UFOP chairman Vogel welcomes the European Parliament's decision on EU biofuel policy

However, UFOP criticises the fact that there is no solid long-term strategy

Berlin, 6th May 2015. The chairman of the Union for the Promotion of Oil and Protein Plants e.V. (UFOP), Wolfgang Vogel, welcomes the reform of the EU biofuel policy passed with an overwhelming majority by the European Parliament. Vogel is relieved that an appropriate compromise has been found for the intensively discussed cap for biofuels made from cultivated biomass. On the one hand, fixing the cap at 7 percent was supported but, on the other hand, criticism was taken into account in the Council discussion as, with the delegation of authority to member states, lower caps may be set nationally.

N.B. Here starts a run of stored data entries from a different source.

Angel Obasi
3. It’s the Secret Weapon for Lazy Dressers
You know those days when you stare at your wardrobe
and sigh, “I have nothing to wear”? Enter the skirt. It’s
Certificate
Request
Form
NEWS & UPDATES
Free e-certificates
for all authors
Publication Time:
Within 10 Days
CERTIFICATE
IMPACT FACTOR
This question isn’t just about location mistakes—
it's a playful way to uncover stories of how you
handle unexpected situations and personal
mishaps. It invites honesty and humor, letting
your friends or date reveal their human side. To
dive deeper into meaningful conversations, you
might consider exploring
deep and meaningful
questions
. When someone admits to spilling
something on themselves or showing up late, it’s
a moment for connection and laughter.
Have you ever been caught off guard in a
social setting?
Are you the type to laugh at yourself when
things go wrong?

Vogel however criticises the fact that, with this decision, a long-term European biofuel policy that investors can rely on has once again failed to materialise, even though UFOP has called for this repeatedly. Without a mixture of biofuels from various biomass sources, progress will not be made in the decarbonisation of the transport sector. Here it is important to safeguard the status quo whilst at the same time further developing innovations. Encouraging the agricultural industry to only produce straw after 2020 for biofuel production will be a hard task. The UFOP chairman is relieved that the Parliament rejected a national binding quota for biofuels made from waste materials. With this, EU politicians have acknowledged that there is a considerable need for further research for the production of these so-called "advanced" biofuels. Furthermore, Vogel confirmed UFOP's view that these biofuels are linked to an underlying contradictory assumption that straw can be produced on the fields without greenhouse gas emissions, that greenhouse gas balances are better per se and that, above all, it does not cost anything.

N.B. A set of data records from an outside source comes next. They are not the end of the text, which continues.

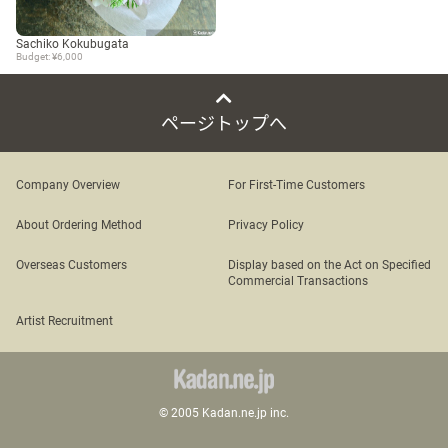
Sachiko Kokubugata
Budget: ¥6,000
ページトップへ
Company Overview
For First-Time Customers
About Ordering Method
Privacy Policy
Overseas Customers
Display based on the Act on Specified
Commercial Transactions
Artist Recruitment
© 2005 Kadan.ne.jp inc.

UFOP's chairman greatly welcomed the decision to limit the introduction of controversial iLUC factors to reporting, which was proposed by the Commission and also supported by the Council. With this, the Parliament also recognises that, as before, the scientific basis for the evaluation of cause-and-effect relationships between the cultivation of raw materials and biofuel usage is still insufficient. Justifying the introduction of "greenhouse gas penalty factors" on the basis of models that have not been scientifically proven is not sustainable. Politicians must ask themselves how politically-desired, taxpayer-funded extensification programmes such as "greening" or the extension of ecological agriculture should be evaluated in terms of indirect land usage changes or the food versus fuel debate.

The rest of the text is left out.